Both sexes fully winged. Body and legs brown, antennal segments III–VI yellow at base; fore wings pale. Head longer than wide, projecting slightly in front of eyes; wider across cheeks than across eyes, cheeks with several seta-bearing small tubercles; surface reticulate; postocular setae wide apart; maxillary stylets retracted to eyes, close together medially. Antennae 8-segmented; segment III with three sensoria, IV with four sensoria; VIII constricted at base. Pronotum reticulate; with five pairs of hyaline, capitate major setae. Fore tarsus with slender tooth. Metanotum boldly reticulated. Fore wing weakly constricted medially, with about eight duplicated cilia. Abdominal tergites II–VII with two pairs of sigmoid wing-retaining setae, also marginal setae S1 with broadly expanded asymmetric apex; tergite IX setae S1 capitate, about half as long as tube.
Male varying in size, large males with fore femora swollen, with two pointed tubercles at inner apex; sternite VIII apparently without pore plate.
Currently, over 100 species are listed in the genus Hoplandrothrips worldwide.

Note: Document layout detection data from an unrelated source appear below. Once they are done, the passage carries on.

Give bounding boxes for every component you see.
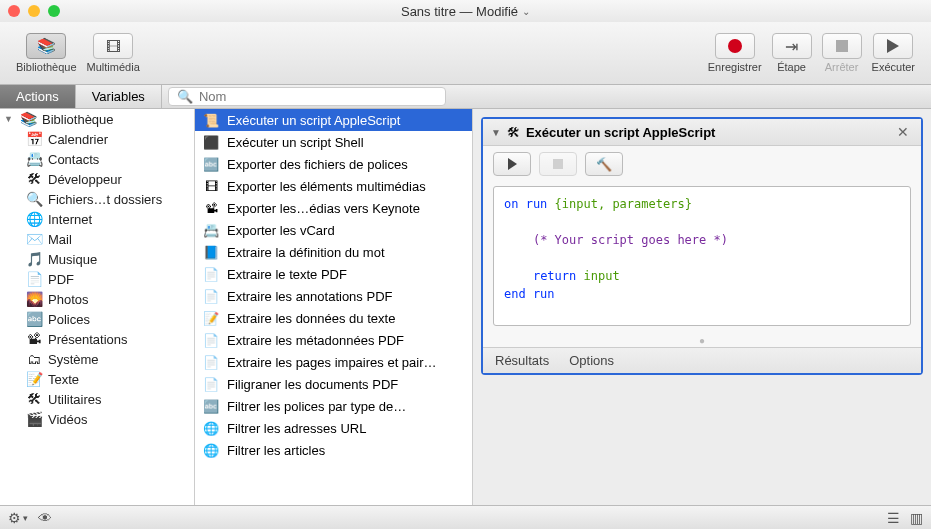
sidebar-item-label: Internet: [48, 212, 92, 227]
action-item[interactable]: 📄Filigraner les documents PDF: [195, 373, 472, 395]
record-button[interactable]: Enregistrer: [704, 31, 766, 75]
sidebar-item[interactable]: 🛠Développeur: [0, 169, 194, 189]
step-header[interactable]: ▼ 🛠 Exécuter un script AppleScript ✕: [483, 119, 921, 146]
action-item[interactable]: 📄Extraire les annotations PDF: [195, 285, 472, 307]
sidebar-item-label: Développeur: [48, 172, 122, 187]
code-comment: (* Your script goes here *): [533, 233, 728, 247]
sidebar-item[interactable]: 📝Texte: [0, 369, 194, 389]
action-item[interactable]: 📄Extraire les métadonnées PDF: [195, 329, 472, 351]
search-field[interactable]: 🔍: [168, 87, 446, 106]
category-icon: 🌐: [26, 211, 42, 227]
category-icon: 🗂: [26, 351, 42, 367]
search-icon: 🔍: [177, 89, 193, 104]
sidebar-item[interactable]: 🔤Polices: [0, 309, 194, 329]
workflow-view-button[interactable]: ▥: [910, 510, 923, 526]
action-item[interactable]: 🔤Filtrer les polices par type de…: [195, 395, 472, 417]
sidebar-item-label: PDF: [48, 272, 74, 287]
sidebar-item[interactable]: 🌄Photos: [0, 289, 194, 309]
sidebar-item[interactable]: 🎵Musique: [0, 249, 194, 269]
category-icon: 📇: [26, 151, 42, 167]
action-icon: 📇: [203, 222, 219, 238]
sidebar-item[interactable]: 📅Calendrier: [0, 129, 194, 149]
quicklook-button[interactable]: 👁: [38, 510, 52, 526]
sidebar-item[interactable]: 🛠Utilitaires: [0, 389, 194, 409]
category-icon: 🌄: [26, 291, 42, 307]
resize-handle[interactable]: ●: [483, 334, 921, 347]
code-return-kw: return: [533, 269, 576, 283]
search-input[interactable]: [199, 89, 437, 104]
sidebar-item-label: Texte: [48, 372, 79, 387]
script-compile-button[interactable]: 🔨: [585, 152, 623, 176]
category-icon: 🔤: [26, 311, 42, 327]
code-args: {input, parameters}: [547, 197, 692, 211]
category-icon: 📅: [26, 131, 42, 147]
record-icon: [715, 33, 755, 59]
action-item[interactable]: 📝Extraire les données du texte: [195, 307, 472, 329]
action-item[interactable]: 📜Exécuter un script AppleScript: [195, 109, 472, 131]
library-folder-icon: 📚: [20, 111, 36, 127]
sidebar-item[interactable]: 🎬Vidéos: [0, 409, 194, 429]
sidebar-item-label: Contacts: [48, 152, 99, 167]
main-toolbar: 📚 Bibliothèque 🎞 Multimédia Enregistrer …: [0, 22, 931, 85]
action-label: Extraire les métadonnées PDF: [227, 333, 404, 348]
run-button[interactable]: Exécuter: [868, 31, 919, 75]
action-item[interactable]: 📘Extraire la définition du mot: [195, 241, 472, 263]
action-item[interactable]: 📄Extraire le texte PDF: [195, 263, 472, 285]
stop-button[interactable]: Arrêter: [818, 31, 866, 75]
action-item[interactable]: 📇Exporter les vCard: [195, 219, 472, 241]
step-icon: ⇥: [772, 33, 812, 59]
gear-menu-button[interactable]: ⚙▾: [8, 510, 28, 526]
sidebar-item[interactable]: 📽Présentations: [0, 329, 194, 349]
category-icon: 🎵: [26, 251, 42, 267]
library-root[interactable]: ▼ 📚 Bibliothèque: [0, 109, 194, 129]
options-tab[interactable]: Options: [569, 353, 614, 368]
action-item[interactable]: 📄Extraire les pages impaires et pair…: [195, 351, 472, 373]
sidebar-item[interactable]: 📄PDF: [0, 269, 194, 289]
run-icon: [873, 33, 913, 59]
action-item[interactable]: ⬛Exécuter un script Shell: [195, 131, 472, 153]
sidebar-item-label: Musique: [48, 252, 97, 267]
action-label: Filigraner les documents PDF: [227, 377, 398, 392]
script-editor[interactable]: on run {input, parameters} (* Your scrip…: [493, 186, 911, 326]
actions-tab[interactable]: Actions: [0, 85, 76, 108]
window-title-text: Sans titre — Modifié: [401, 4, 518, 19]
action-icon: 📄: [203, 354, 219, 370]
script-stop-button[interactable]: [539, 152, 577, 176]
action-icon: 🔤: [203, 156, 219, 172]
log-view-button[interactable]: ☰: [887, 510, 900, 526]
action-label: Exporter les vCard: [227, 223, 335, 238]
workflow-canvas[interactable]: ▼ 🛠 Exécuter un script AppleScript ✕ 🔨 o…: [473, 109, 931, 505]
action-label: Filtrer les polices par type de…: [227, 399, 406, 414]
close-icon[interactable]: ✕: [893, 124, 913, 140]
action-item[interactable]: 🎞Exporter les éléments multimédias: [195, 175, 472, 197]
action-icon: 📽: [203, 200, 219, 216]
minimize-window-button[interactable]: [28, 5, 40, 17]
action-label: Filtrer les adresses URL: [227, 421, 366, 436]
action-item[interactable]: 🔤Exporter des fichiers de polices: [195, 153, 472, 175]
action-item[interactable]: 📽Exporter les…édias vers Keynote: [195, 197, 472, 219]
zoom-window-button[interactable]: [48, 5, 60, 17]
action-item[interactable]: 🌐Filtrer les articles: [195, 439, 472, 461]
library-button[interactable]: 📚 Bibliothèque: [12, 31, 81, 75]
sidebar-item[interactable]: ✉️Mail: [0, 229, 194, 249]
action-icon: 📄: [203, 376, 219, 392]
code-end: end run: [504, 287, 555, 301]
action-label: Exporter des fichiers de polices: [227, 157, 408, 172]
sidebar-item-label: Présentations: [48, 332, 128, 347]
variables-tab[interactable]: Variables: [76, 85, 162, 108]
media-button[interactable]: 🎞 Multimédia: [83, 31, 144, 75]
close-window-button[interactable]: [8, 5, 20, 17]
sidebar-item[interactable]: 🔍Fichiers…t dossiers: [0, 189, 194, 209]
category-icon: 📝: [26, 371, 42, 387]
sidebar-item[interactable]: 🌐Internet: [0, 209, 194, 229]
media-icon: 🎞: [93, 33, 133, 59]
action-item[interactable]: 🌐Filtrer les adresses URL: [195, 417, 472, 439]
step-button[interactable]: ⇥ Étape: [768, 31, 816, 75]
script-run-button[interactable]: [493, 152, 531, 176]
action-label: Filtrer les articles: [227, 443, 325, 458]
sidebar-item[interactable]: 📇Contacts: [0, 149, 194, 169]
sidebar-item[interactable]: 🗂Système: [0, 349, 194, 369]
action-icon: 🔤: [203, 398, 219, 414]
category-icon: 📄: [26, 271, 42, 287]
results-tab[interactable]: Résultats: [495, 353, 549, 368]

Of these, more than 20 are described from North America, and Cott (1956) provided a key to four of the five species recorded from California. Stannard (1968) provided a key to seven species from Illinois, and Mound & Marullo (1996) a key to 18 Neotropical species. Species concepts within this, and several other, fungus feeding genera remain unclear, due to structural variation involving allometric growth patterns in one or both sexes.
Hoplandrothrips armiger (Jones)
Breeding on dead branches.
Unidentified fungal hyphae, particularly under bark scales of native Sycamore, Platanus racemosa (Platanaceae).